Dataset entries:

§

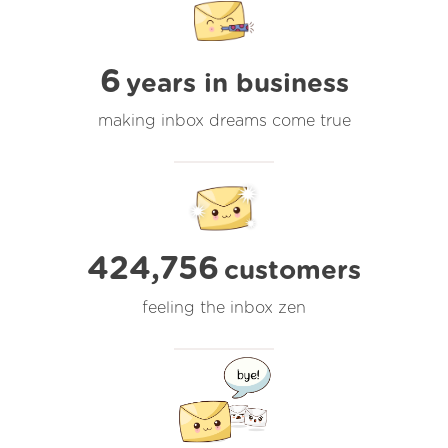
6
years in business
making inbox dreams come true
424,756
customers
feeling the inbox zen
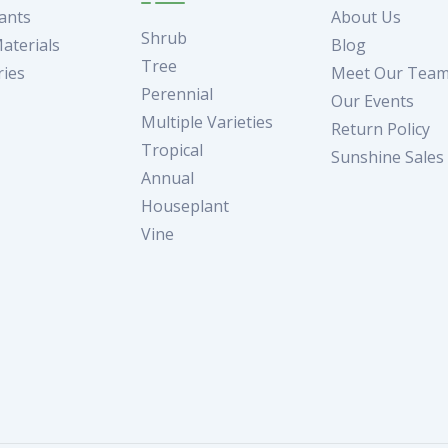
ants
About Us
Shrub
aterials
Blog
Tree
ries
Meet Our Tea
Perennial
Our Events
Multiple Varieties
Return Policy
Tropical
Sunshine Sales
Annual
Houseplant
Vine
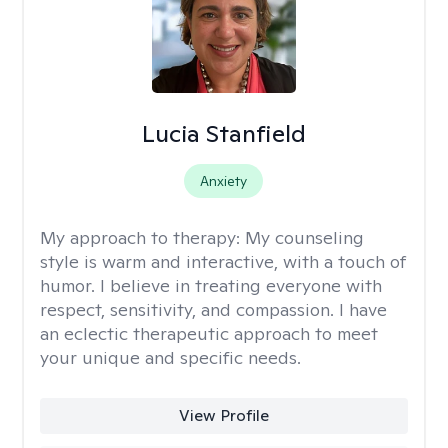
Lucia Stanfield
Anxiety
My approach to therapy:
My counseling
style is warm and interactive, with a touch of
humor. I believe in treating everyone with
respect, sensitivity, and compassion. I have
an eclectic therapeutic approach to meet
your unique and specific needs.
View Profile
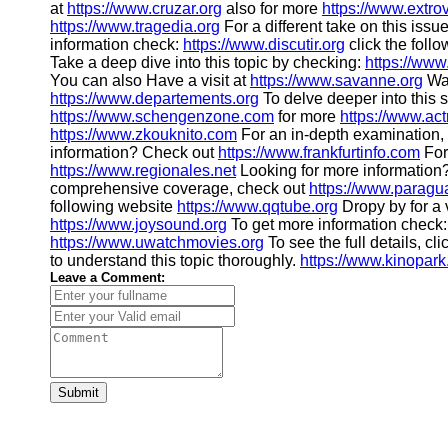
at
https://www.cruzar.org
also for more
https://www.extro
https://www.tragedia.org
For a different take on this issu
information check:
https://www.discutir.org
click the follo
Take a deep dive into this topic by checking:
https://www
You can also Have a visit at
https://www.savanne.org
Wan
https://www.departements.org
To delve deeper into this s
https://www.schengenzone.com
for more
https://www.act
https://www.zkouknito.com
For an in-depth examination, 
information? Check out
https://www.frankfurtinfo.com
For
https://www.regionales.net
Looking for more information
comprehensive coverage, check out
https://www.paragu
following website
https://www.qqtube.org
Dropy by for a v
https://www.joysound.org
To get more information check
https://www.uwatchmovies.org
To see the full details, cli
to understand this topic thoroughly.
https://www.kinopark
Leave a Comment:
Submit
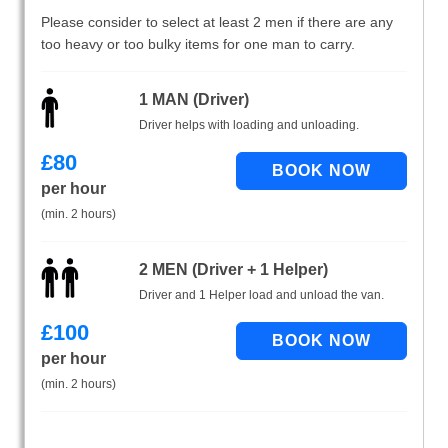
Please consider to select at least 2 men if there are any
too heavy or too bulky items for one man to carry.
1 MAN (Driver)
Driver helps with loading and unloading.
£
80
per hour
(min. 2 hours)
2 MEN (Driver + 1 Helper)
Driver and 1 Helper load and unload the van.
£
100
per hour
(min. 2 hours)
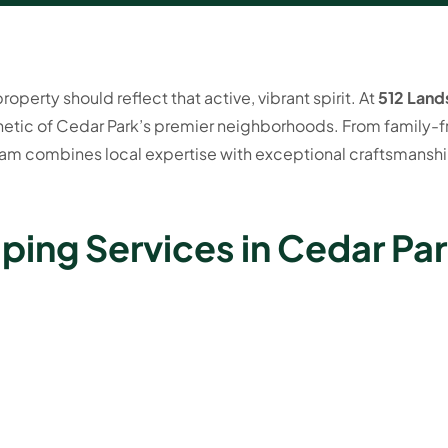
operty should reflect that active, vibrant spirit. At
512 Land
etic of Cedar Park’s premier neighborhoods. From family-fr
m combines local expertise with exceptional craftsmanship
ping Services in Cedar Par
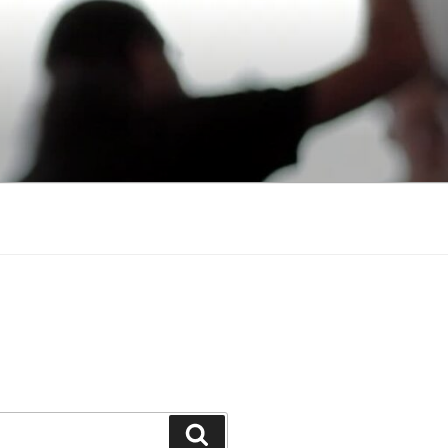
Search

§

#### WHAT TO DO
In the entries above, count each line containing the word "also" and reply with only the count.

#### ANSWER FOR THIS EXERCISE
2